Кларисса, ее бледность, строгий вид директора…

Шарло понял все.

Стало быть, она сдержала слово.

На минуту на его наглом и грубом лице появилось выражение дикой растерянности, растерянности загнанного в угол человека, который, чтобы выбраться из тупика, способен пойти даже на убийство, затем он пошатнулся, будто сломленный жестокой внутренней борьбой, и рухнул на колени возле письменного стола.

— Простите! — пробормотал он.

Директор жестом приказал ему подняться.

— Избавьте нас от униженных просьб и слез. Нас этим не удивишь. Перейдем к делу. Эта женщина ради вас обокрала собственного мужа и дочь. Вы пообещали вернуть ей деньги через два дня…

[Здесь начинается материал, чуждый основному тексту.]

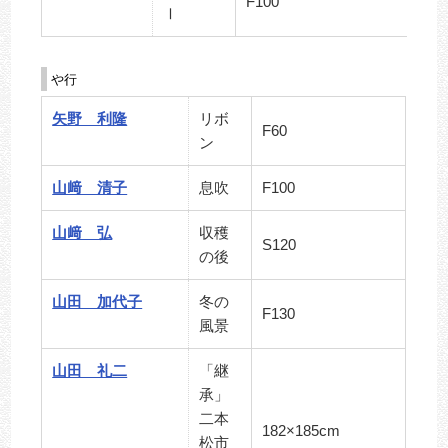
F100
Ⅰ
や行
矢野 利隆
リボ
F60
ン
山﨑 清子
息吹
F100
山﨑 弘
収穫
S120
の後
山田 加代子
冬の
F130
風景
山田 礼二
「継
承」
二本
182×185cm
松市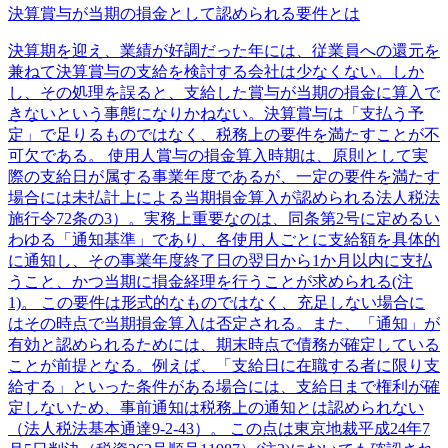
決算賞与が当期の損金として認められる要件とは
決算期を迎え、業績が好調だった年には、従業員への還元を
兼ねて決算賞与の支給を検討する会社は少なくない。しか
し、その処理を誤ると、支給した賞与が当期の損金に算入で
きないという事態になりかねない。決算賞与は「支払う予
定」で足りるものではなく、税務上の要件を満たすことが不
可欠である。 使用人賞与の損金算入時期は、原則として実
際の支給日が属する事業年度であるが、一定の要件を満たす
場合には未払計上による当期損金算入が認められる法人税法
施行令72条の3）。実務上重要なのは、同条第2号に定めるい
わゆる「通知基準」であり、各使用人ごとに支給額を具体的
に通知し、その事業年度終了日の翌日から1か月以内に支払
うこと、かつ当期に損金経理を行うことが求められる(注
1)。 この要件は形式的なものではなく、充足しない場合に
はその時点で当期損金算入は否定される。また、「通知」が
有効と認められるためには、期末時点で債務が確定している
ことが前提となる。例えば、「支給日に在職する者に限り支
給する」といった条件がある場合には、支給日まで権利が確
定しないため、事前通知は税務上の通知とは認められない
（法人税法基本通達9-2-43）。 この点は東京地裁平成24年7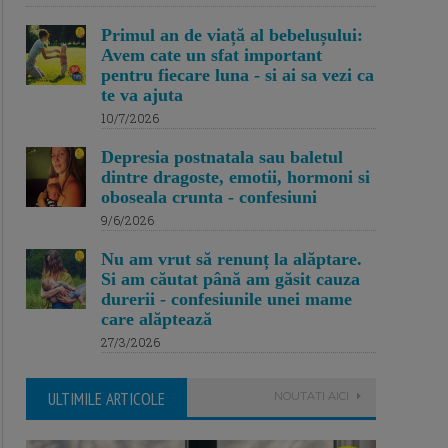
Primul an de viață al bebelușului:
Avem cate un sfat important
pentru fiecare luna - si ai sa vezi ca
te va ajuta
10/7/2026
Depresia postnatala sau baletul
dintre dragoste, emotii, hormoni si
oboseala crunta - confesiuni
9/6/2026
Nu am vrut să renunț la alăptare.
Si am căutat până am găsit cauza
durerii - confesiunile unei mame
care alăptează
27/3/2026
ULTIMILE ARTICOLE
NOUTATI AICI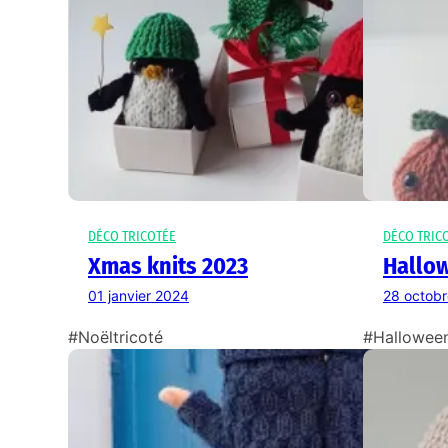
DÉCO TRICOTÉE
DÉCO TRIC
Xmas knits 2023
Hallow
01 janvier 2024
28 octob
#Noëltricoté
#Halloween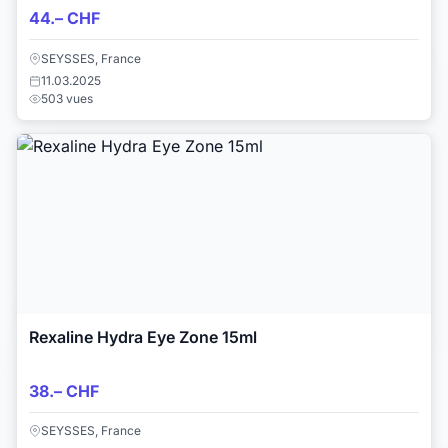
44.– CHF
SEYSSES, France
11.03.2025
503 vues
Rexaline Hydra Eye Zone 15ml
38.– CHF
SEYSSES, France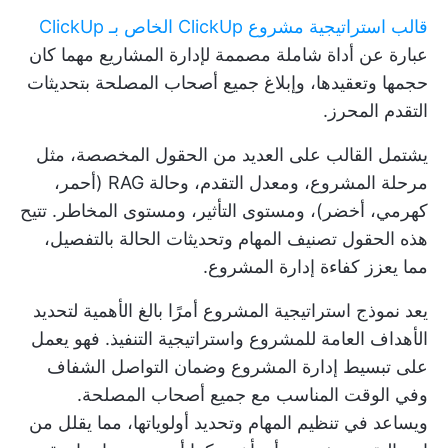
قالب استراتيجية مشروع ClickUp الخاص بـ ClickUp
عبارة عن أداة شاملة مصممة لإدارة المشاريع مهما كان
حجمها وتعقيدها، وإبلاغ جميع أصحاب المصلحة بتحديثات
التقدم المحرز.
يشتمل القالب على العديد من الحقول المخصصة، مثل
مرحلة المشروع، ومعدل التقدم، وحالة RAG (أحمر،
كهرمي، أخضر)، ومستوى التأثير، ومستوى المخاطر. تتيح
هذه الحقول تصنيف المهام وتحديثات الحالة بالتفصيل،
مما يعزز كفاءة إدارة المشروع.
يعد نموذج استراتيجية المشروع أمرًا بالغ الأهمية لتحديد
الأهداف العامة للمشروع واستراتيجية التنفيذ. فهو يعمل
على تبسيط إدارة المشروع وضمان التواصل الشفاف
وفي الوقت المناسب مع جميع أصحاب المصلحة.
ويساعد في تنظيم المهام وتحديد أولوياتها، مما يقلل من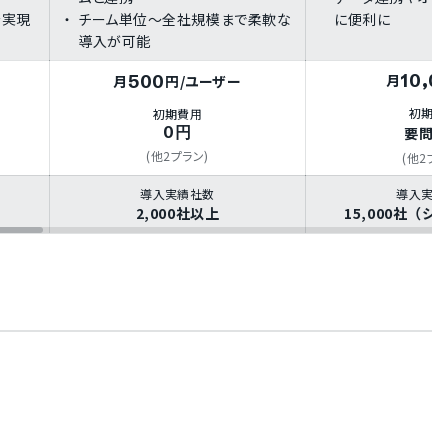
を実現
チーム単位～全社規模まで柔軟な
に便利に
導入が可能
10,0
500
月
月
円
/ユーザー
初期費
初期費用
0円
要問
(他2プラン)
(他2プラ
導入実績社数
導入実績
2,000社以上
15,000社（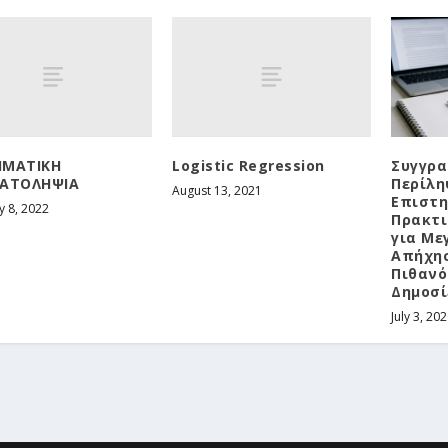
ΗΜΑΤΙΚΗ
Logistic Regression
Συγγρα
ΜΑΤΟΛΗΨΙΑ
Περίλη
August 13, 2021
Επιστη
y 8, 2022
Πρακτι
για Με
Απήχησ
Πιθανό
Δημοσί
July 3, 20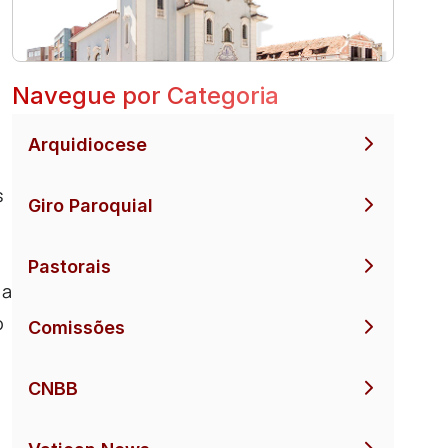
Navegue por Categoria
Arquidiocese
s
Giro Paroquial
Pastorais
 a
o
Comissões
CNBB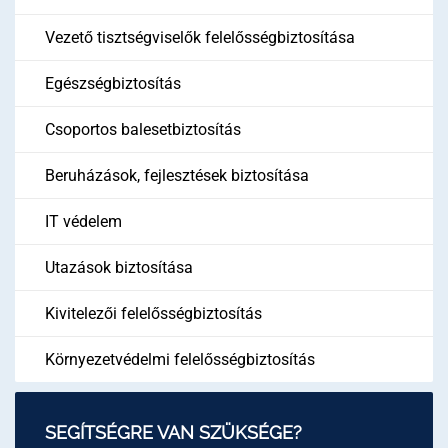
Vezető tisztségviselők felelősségbiztosítása
Egészségbiztosítás
Csoportos balesetbiztosítás
Beruházások, fejlesztések biztosítása
IT védelem
Utazások biztosítása
Kivitelezői felelősségbiztosítás
Környezetvédelmi felelősségbiztosítás
SEGÍTSÉGRE VAN SZÜKSÉGE?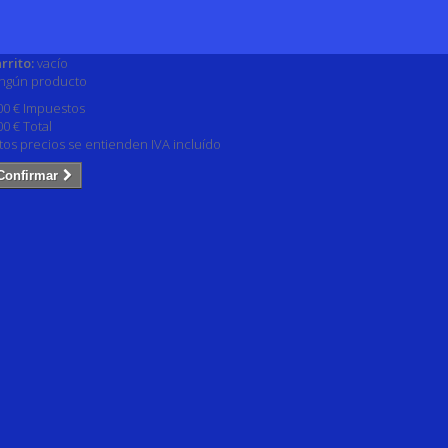
rrito:
vacío
ngún producto
00 €
Impuestos
00 €
Total
tos precios se entienden IVA incluído
Confirmar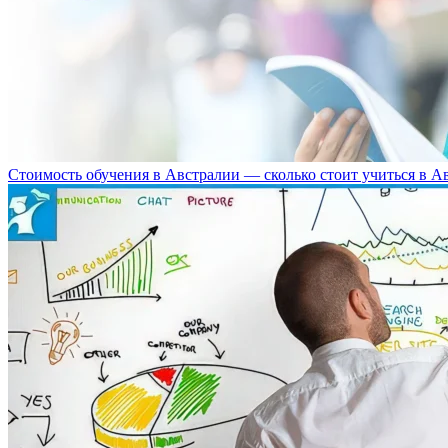
Стоимость обучения в Австралии — сколько стоит учиться в А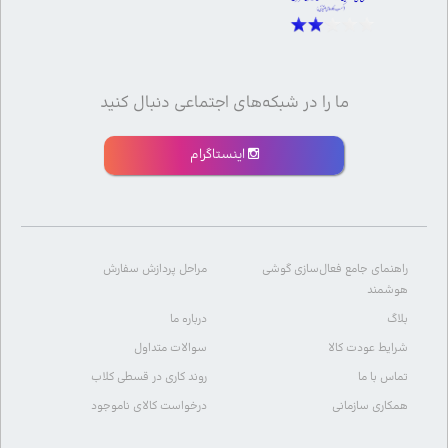
ما را در شبکه‌های اجتماعی دنبال کنید
اینستاگرام
راهنمای جامع فعال‌سازی گوشی
مراحل پردازش سفارش
هوشمند
بلاگ
درباره ما
شرایط عودت کالا
سوالات متداول
تماس با ما
روند کاری در قسطی کلاب
همکاری سازمانی
درخواست کالای ناموجود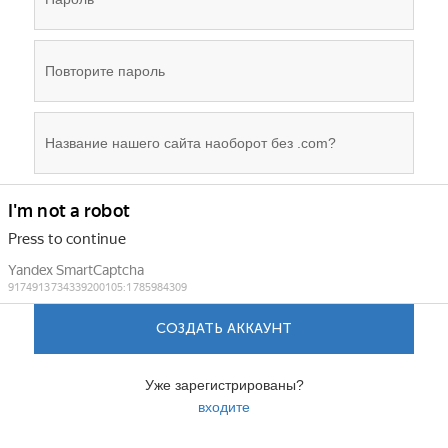
СОЗДАТЬ АККАУНТ
Уже зарегистрированы?
входите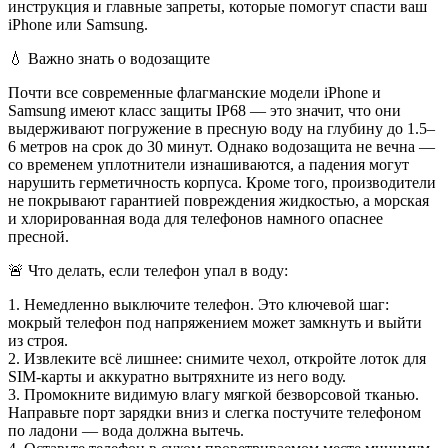
инструкция и главные запреты, которые помогут спасти ваш
iPhone или Samsung.
💧 Важно знать о водозащите
Почти все современные флагманские модели iPhone и
Samsung имеют класс защиты IP68 — это значит, что они
выдерживают погружение в пресную воду на глубину до 1.5–
6 метров на срок до 30 минут. Однако водозащита не вечна —
со временем уплотнители изнашиваются, а падения могут
нарушить герметичность корпуса. Кроме того, производители
не покрывают гарантией повреждения жидкостью, а морская
и хлорированная вода для телефонов намного опаснее
пресной.
🚨 Что делать, если телефон упал в воду:
1. Немедленно выключите телефон. Это ключевой шаг:
мокрый телефон под напряжением может замкнуть и выйти
из строя.
2. Извлеките всё лишнее: снимите чехол, откройте лоток для
SIM-карты и аккуратно вытряхните из него воду.
3. Промокните видимую влагу мягкой безворсовой тканью.
Направьте порт зарядки вниз и слегка постучите телефоном
по ладони — вода должна вытечь.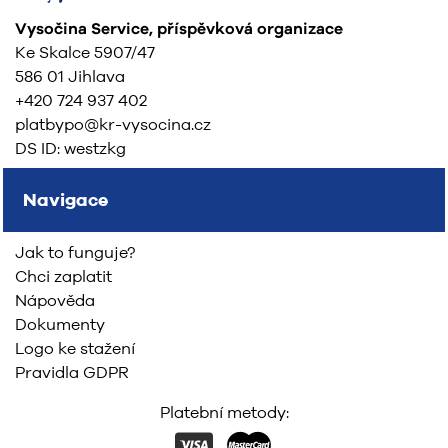
Vysočina Service, příspěvková organizace
Ke Skalce 5907/47
586 01 Jihlava
+420 724 937 402
platbypo@kr-vysocina.cz
DS ID: westzkg
Navigace
Jak to funguje?
Chci zaplatit
Nápověda
Dokumenty
Logo ke stažení
Pravidla GDPR
Platební metody: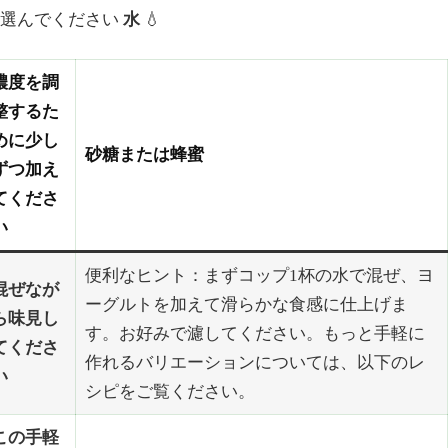
を選んでください
水
💧
濃度を調
整するた
めに少し
砂糖または蜂蜜
ずつ加え
てくださ
い
便利なヒント：まずコップ1杯の水で混ぜ、ヨ
混ぜなが
ーグルトを加えて滑らかな食感に仕上げま
ら味見し
す。お好みで濾してください。もっと手軽に
てくださ
作れるバリエーションについては、以下のレ
い
シピをご覧ください。
この手軽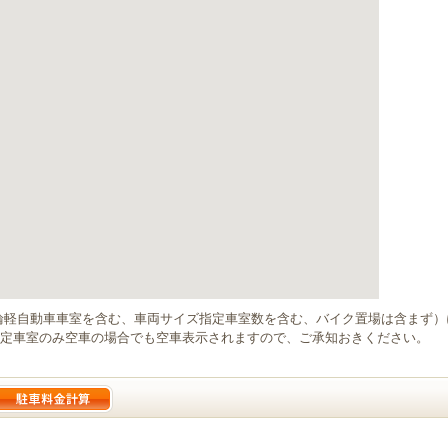
輪軽自動車車室を含む、車両サイズ指定車室数を含む、バイク置場は含まず
定車室のみ空車の場合でも空車表示されますので、ご承知おきください。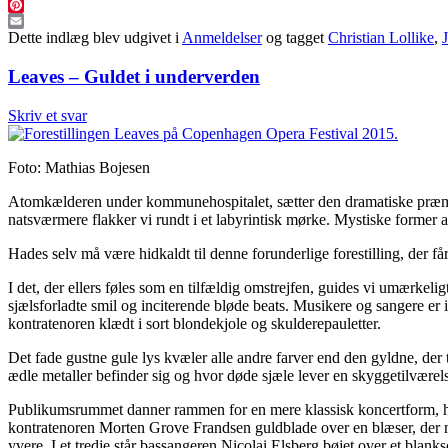
LinkedIn
Pinterest
Email
Dette indlæg blev udgivet i
Anmeldelser
og tagget
Christian Lollike
,
Leaves – Guldet i underverden
Skriv et svar
Foto: Mathias Bojesen
Atomkælderen under kommunehospitalet, sætter den dramatiske præm
natsværmere flakker vi rundt i et labyrintisk mørke. Mystiske former 
Hades selv må være hidkaldt til denne forunderlige forestilling, der få
I det, der ellers føles som en tilfældig omstrejfen, guides vi umærk
sjælsforladte smil og inciterende bløde beats. Musikere og sangere er i 
kontratenoren klædt i sort blondekjole og skulderepauletter.
Det fade gustne gule lys kvæler alle andre farver end den gyldne, der
ædle metaller befinder sig og hvor døde sjæle lever en skyggetilværelse
Publikumsrummet danner rammen for en mere klassisk koncertform, hv
kontratenoren Morten Grove Frandsen guldblade over en blæser, der med
yvere. I et tredje står bassangeren Nicolai Elsberg bøjet over et blank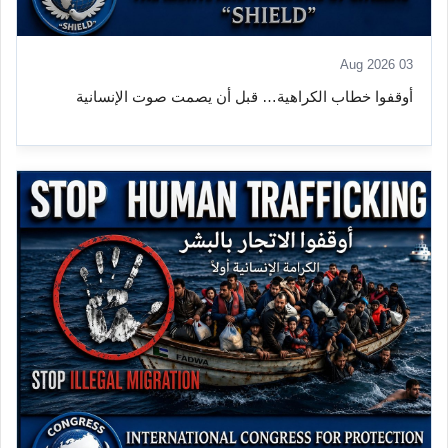
03 Aug 2026
أوقفوا خطاب الكراهية… قبل أن يصمت صوت الإنسانية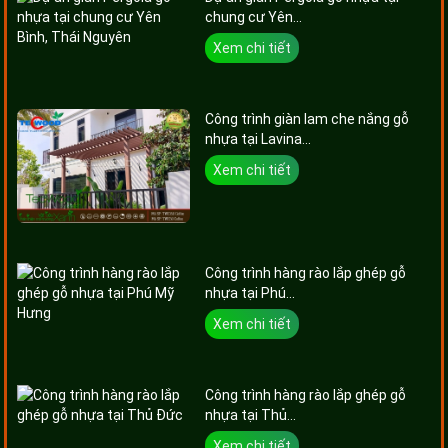
chung cư Yên...
Xem chi tiết
Công trình giàn lam che nắng gỗ
nhựa tại Lavina...
Xem chi tiết
Công trình hàng rào lắp ghép gỗ
nhựa tại Phú...
Xem chi tiết
Công trình hàng rào lắp ghép gỗ
nhựa tại Thủ...
Xem chi tiết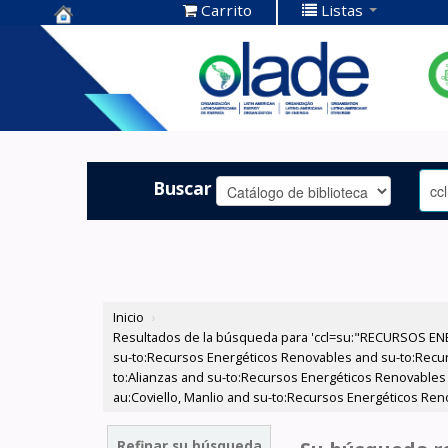
Carrito
Listas
Centro de
Documentación
OLADE -
Buscar
Inicio
›
Resultados de la búsqueda para 'ccl=su:"RECURSOS ENE
su-to:Recursos Energéticos Renovables and su-to:Recur
to:Alianzas and su-to:Recursos Energéticos Renovables 
au:Coviello, Manlio and su-to:Recursos Energéticos Ren
Refinar su búsqueda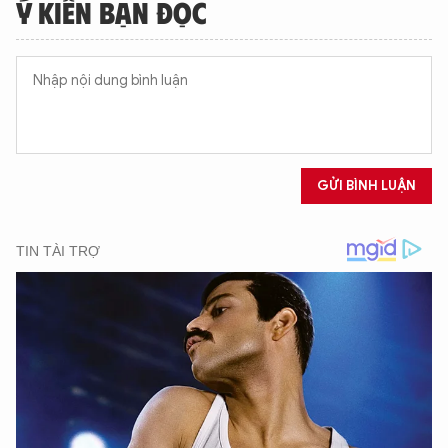
Ý KIẾN BẠN ĐỌC
GỬI BÌNH LUẬN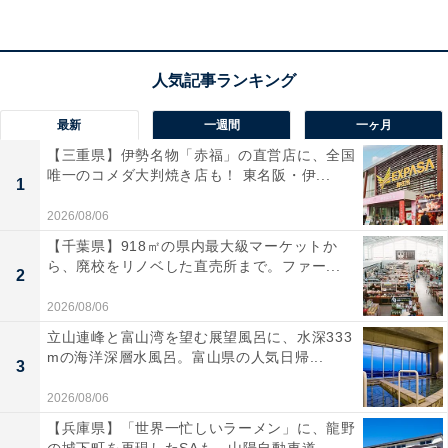
いて焦ってしまっています。どうしたらいいですか？
最新
一週間
一ヶ月
【三重県】伊勢名物「赤福」の直営店に、全国
唯一のコメダ大判焼き店も！ 東名阪・伊...
1
2026/08/06
【千葉県】918㎡の県内最大級マーケットか
ら、廃校をリノベした直売所まで。ファー...
2
2026/08/06
立山連峰と富山湾を望む展望風呂に、水深333
mの海洋深層水風呂。富山県の人気日帰...
3
睡眠8時間は必須。勉強内容を取捨選択して
2026/08/06
【兵庫県】「世界一忙しいラーメン」に、龍野
学年が上がれば上がるほど、入試本番が近づけば近づく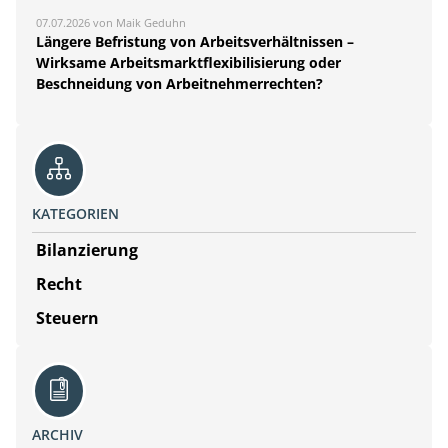
07.07.2026 von Maik Geduhn
Längere Befristung von Arbeitsverhältnissen –
Wirksame Arbeitsmarktflexibilisierung oder
Beschneidung von Arbeitnehmerrechten?
KATEGORIEN
Bilanzierung
Recht
Steuern
ARCHIV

Нантец с невыразимой признательностью поглядел на свою любовницу, спасавшую его ценою лжи, но Кларисса даже не посмотрела в его сторону. Ей уже не хотелось на него смотреть. Слишком хорошо она разглядела его в ночь преступления!

— Где же деньги? — спросил директор.

— Вот… Я принес…

Он и в самом деле привез их, но, не застав Клариссу дома, поспешил унести и уже направлялся в игорный дом, чтобы снова попытать счастья. Это был отчаянный игрок.

Директор взял кредитные билеты, которые Шарло положил на стол.

— Тут всё?

— Не хватает восьмисот франков… — с запинкой ответил Нантец.

— Ну да, понятно. Припрятали для вечерней игры.

— Нет, клянусь вам. Я их проиграл. Я их верну.

— Не трудитесь. С вас больше ничего не требуют. Я сам добавлю эти восемьсот франков. Я не хочу, чтобы бедная девочка потеряла хотя бы одно су из обещанного ей приданого. Теперь надо только объяснить Рудику, каким образом деньги исчезли и как опять нашлись. Садитесь и пишите.

Директор на минуту задумался, а Нантец тем временем сел за письменный стол и взял перо. Кларисса подняла голову. Она ждала. Это письмо сулило ей жизнь или смерть.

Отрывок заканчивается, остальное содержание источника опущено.